Problem statement
Find the line that contains "Ian Bradley" in the entries below. Restate it and every line after it, word for word, with no pictures.

=== Section Start ===

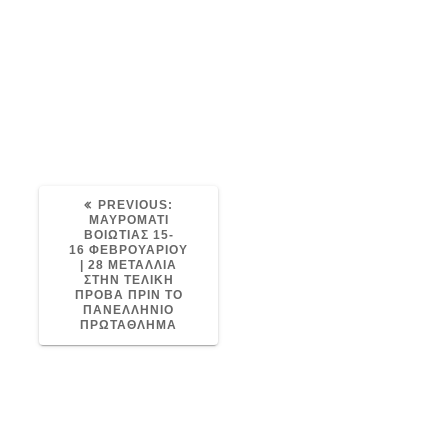
PREVIOUS
PREVIOUS:
POST:
ΜΑΥΡΟΜΑΤΙ
ΒΟΙΩΤΙΑΣ 15-
16 ΦΕΒΡΟΥΑΡΙΟΥ
| 28 ΜΕΤΑΛΛΙΑ
ΣΤΗΝ ΤΕΛΙΚΗ
ΠΡΟΒΑ ΠΡΙΝ ΤΟ
ΠΑΝΕΛΛΗΝΙΟ
ΠΡΩΤΑΘΛΗΜΑ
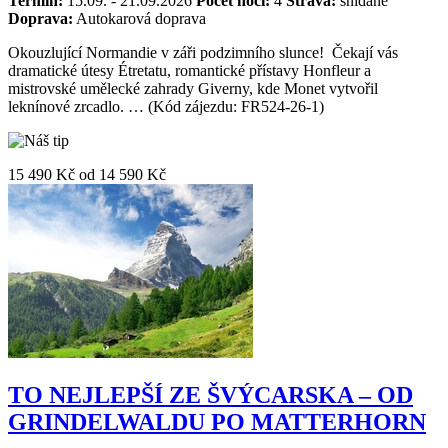
Termín:
15.09. - 21.09.2026
Počet nocí:
4
Strava:
snídaně
Doprava:
Autokarová doprava
Okouzlující Normandie v záři podzimního slunce! Čekají vás
dramatické útesy Étretatu, romantické přístavy Honfleur a
mistrovské umělecké zahrady Giverny, kde Monet vytvořil
leknínové zrcadlo. … (Kód zájezdu: FR524-26-1)
15 490 Kč
od
14 590 Kč
TO NEJLEPŠÍ ZE ŠVÝCARSKA – OD
GRINDELWALDU PO MATTERHORN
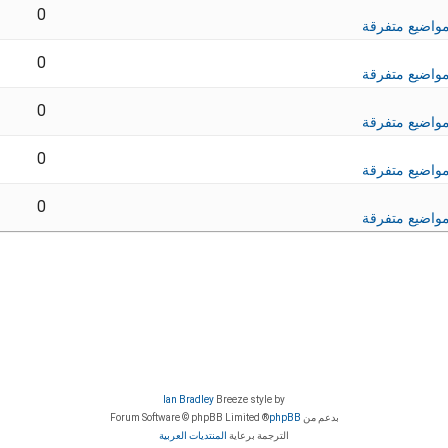
0
واضيع متفرقة
0
واضيع متفرقة
0
واضيع متفرقة
0
واضيع متفرقة
0
واضيع متفرقة
Ian Bradley
Breeze style by
بدعم من
phpBB
® Forum Software © phpBB Limited
الترجمة برعاية
المنتديات العربية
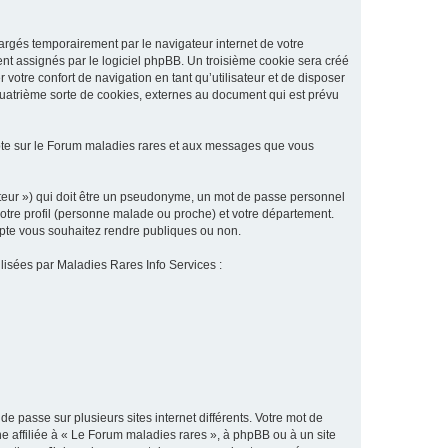
argés temporairement par le navigateur internet de votre
ent assignés par le logiciel phpBB. Un troisième cookie sera créé
 votre confort de navigation en tant qu’utilisateur et de disposer
quatrième sorte de cookies, externes au document qui est prévu
pte sur le Forum maladies rares et aux messages que vous
sateur ») qui doit être un pseudonyme, un mot de passe personnel
votre profil (personne malade ou proche) et votre département.
ompte vous souhaitez rendre publiques ou non.
ilisées par Maladies Rares Info Services :
de passe sur plusieurs sites internet différents. Votre mot de
 affiliée à « Le Forum maladies rares », à phpBB ou à un site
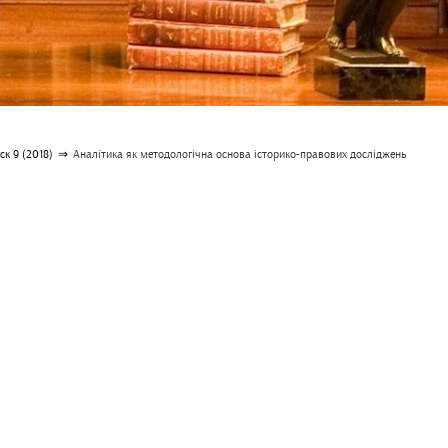
к 9 (2018)
⇒
Аналітика як методологічна основа історико-правових досліджень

=== Section End ===

Response area
Ian Bradley
Breeze style by
بدعم من
phpBB
® Forum Software © phpBB Limited
الترجمة برعاية
المنتديات العربية
argés temporairement par le navigateur internet de votre
ent assignés par le logiciel phpBB. Un troisième cookie sera créé
 votre confort de navigation en tant qu’utilisateur et de disposer
quatrième sorte de cookies, externes au document qui est prévu
pte sur le Forum maladies rares et aux messages que vous
sateur ») qui doit être un pseudonyme, un mot de passe personnel
votre profil (personne malade ou proche) et votre département.
ompte vous souhaitez rendre publiques ou non.
ilisées par Maladies Rares Info Services :
de passe sur plusieurs sites internet différents. Votre mot de
 affiliée à « Le Forum maladies rares », à phpBB ou à un site
к 9 (2018)
⇒
Аналітика як методологічна основа історико-правових досліджень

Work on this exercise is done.